* **Dataset extract**
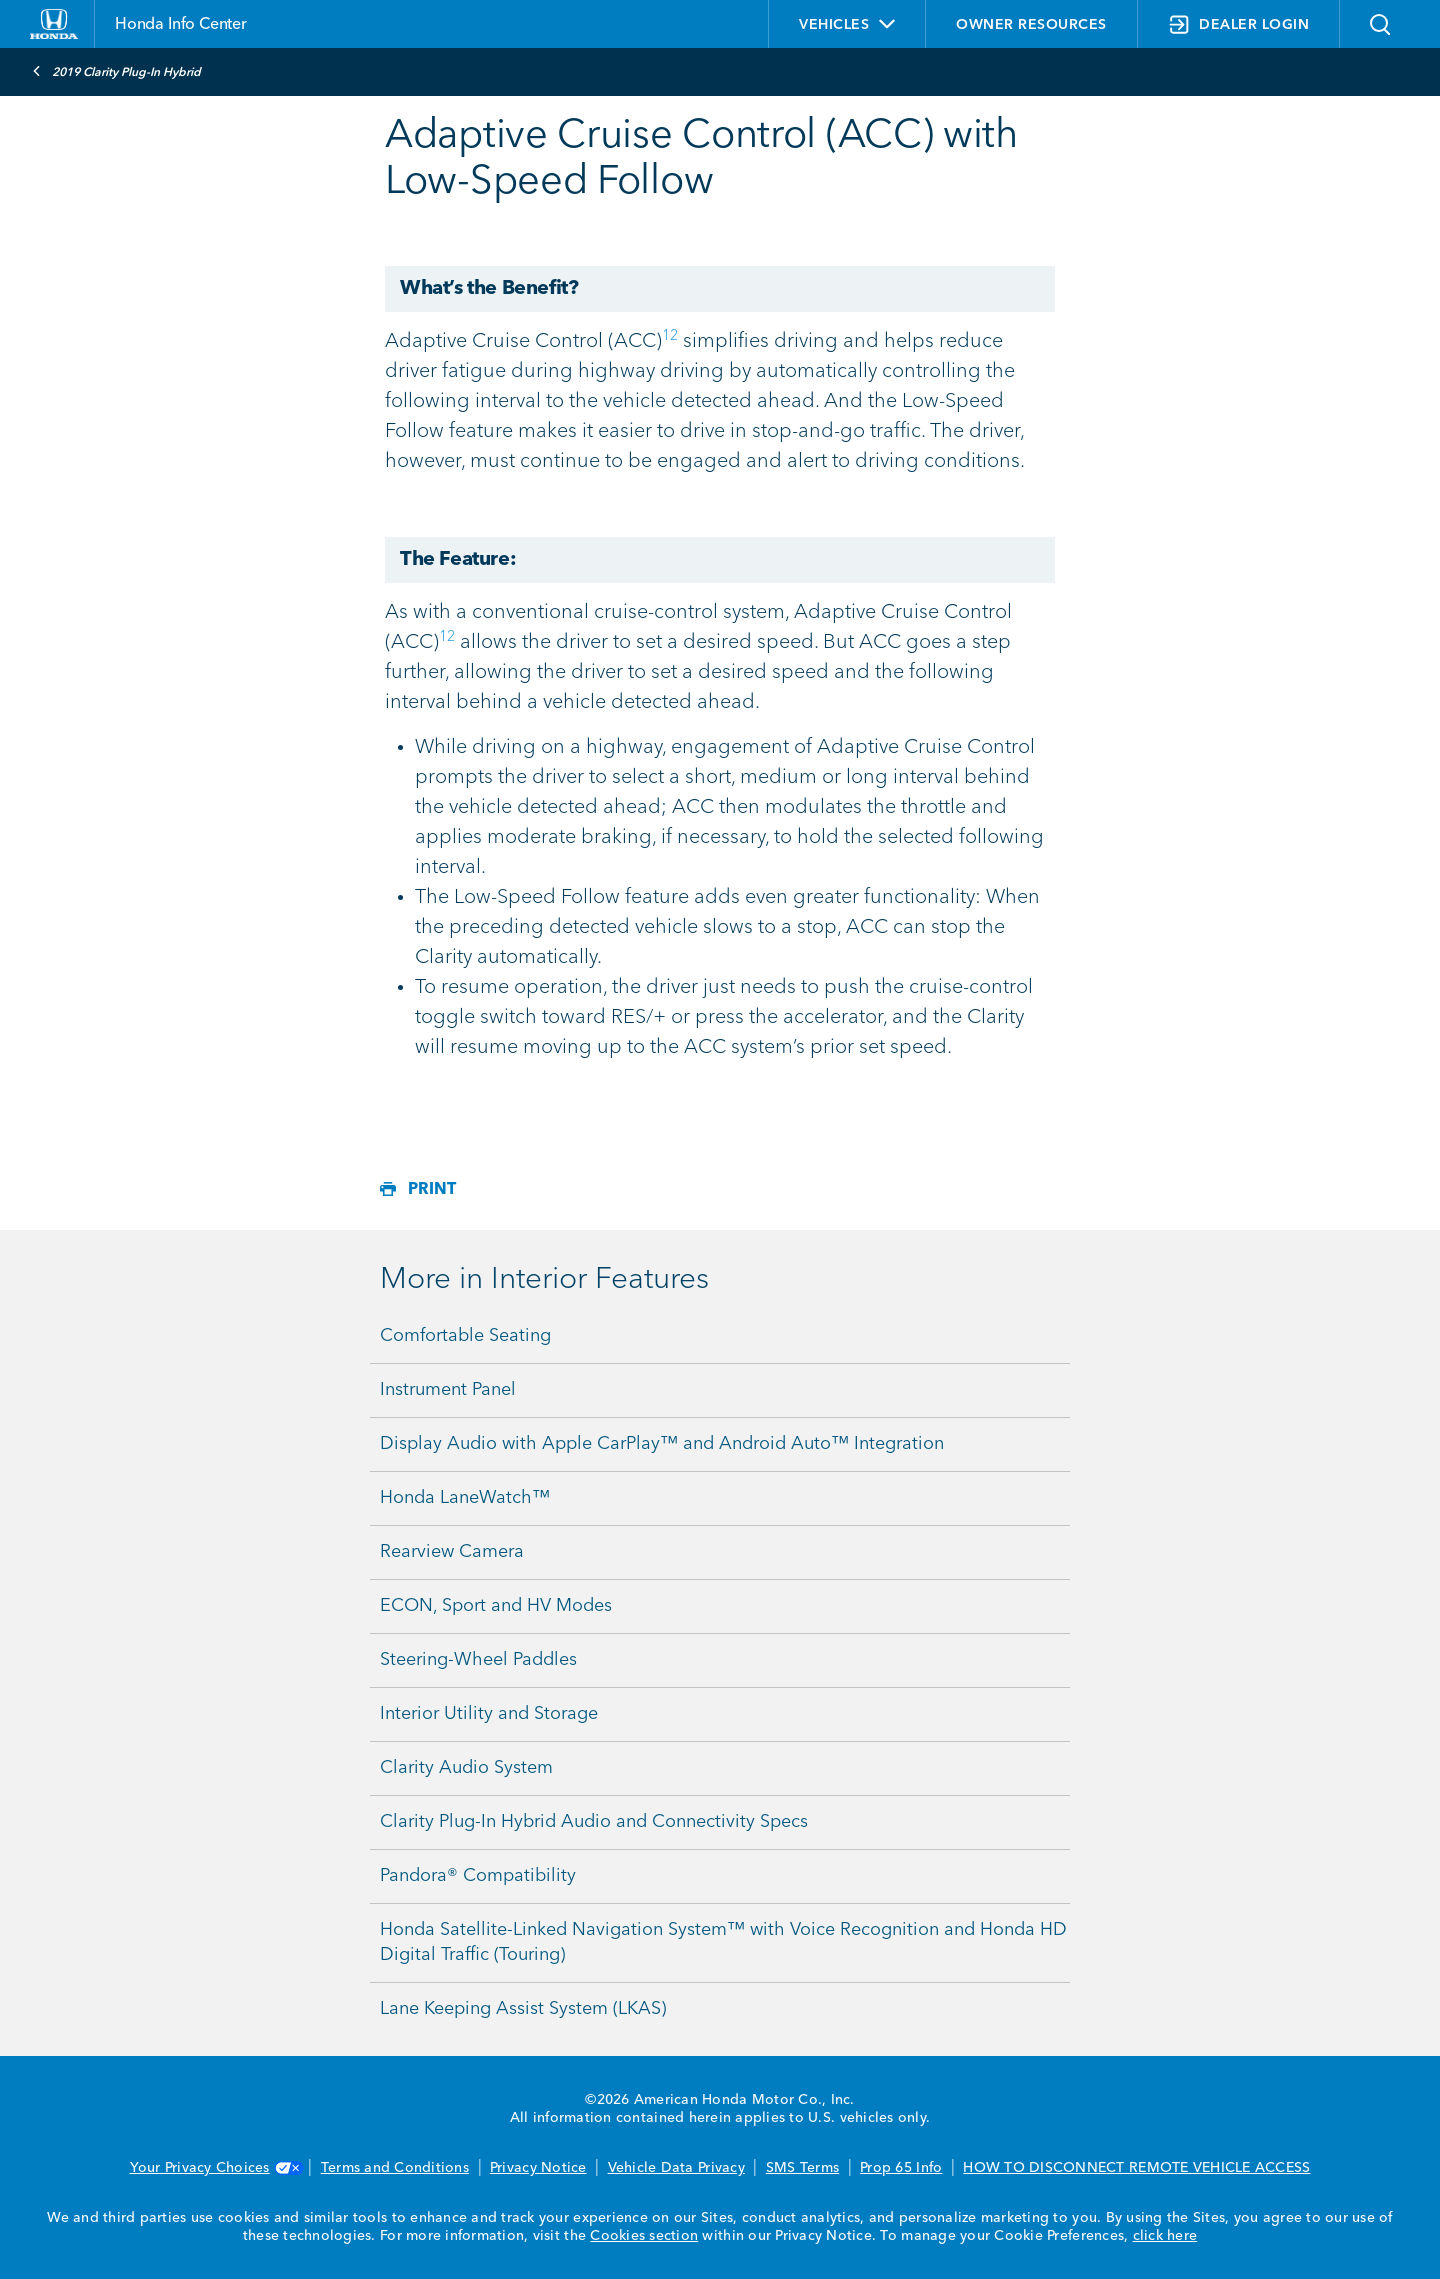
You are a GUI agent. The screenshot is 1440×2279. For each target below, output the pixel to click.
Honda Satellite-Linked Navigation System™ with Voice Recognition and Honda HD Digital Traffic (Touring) (723, 1942)
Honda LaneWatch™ (465, 1498)
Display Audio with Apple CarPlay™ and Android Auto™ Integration (662, 1444)
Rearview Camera (452, 1552)
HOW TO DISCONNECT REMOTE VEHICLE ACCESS (1136, 2168)
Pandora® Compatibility (478, 1876)
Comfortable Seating (465, 1336)
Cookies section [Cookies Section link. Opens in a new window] (644, 2236)
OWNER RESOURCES (1031, 25)
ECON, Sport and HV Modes (496, 1606)
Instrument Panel (448, 1390)
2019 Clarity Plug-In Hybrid (116, 71)
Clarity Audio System (466, 1768)
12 (670, 336)
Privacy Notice (538, 2168)
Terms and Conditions (395, 2168)
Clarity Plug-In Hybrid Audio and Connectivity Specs (594, 1822)
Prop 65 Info (901, 2168)
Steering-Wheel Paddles (478, 1660)
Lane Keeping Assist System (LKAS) (523, 2009)
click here (1165, 2236)
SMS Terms (802, 2168)
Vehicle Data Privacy (676, 2168)
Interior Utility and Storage (489, 1714)
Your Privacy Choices (215, 2168)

* **Exercise instructions**
After locating the line above that contains "2019 Clarity Plug-In Hybrid (116, 71)", write out that line and every later one exactly, through the last line of the material, and nothing else.

* **Solution for this task**
2019 Clarity Plug-In Hybrid (116, 71)
Clarity Audio System (466, 1768)
12 (670, 336)
Privacy Notice (538, 2168)
Terms and Conditions (395, 2168)
Clarity Plug-In Hybrid Audio and Connectivity Specs (594, 1822)
Prop 65 Info (901, 2168)
Steering-Wheel Paddles (478, 1660)
Lane Keeping Assist System (LKAS) (523, 2009)
click here (1165, 2236)
SMS Terms (802, 2168)
Vehicle Data Privacy (676, 2168)
Interior Utility and Storage (489, 1714)
Your Privacy Choices (215, 2168)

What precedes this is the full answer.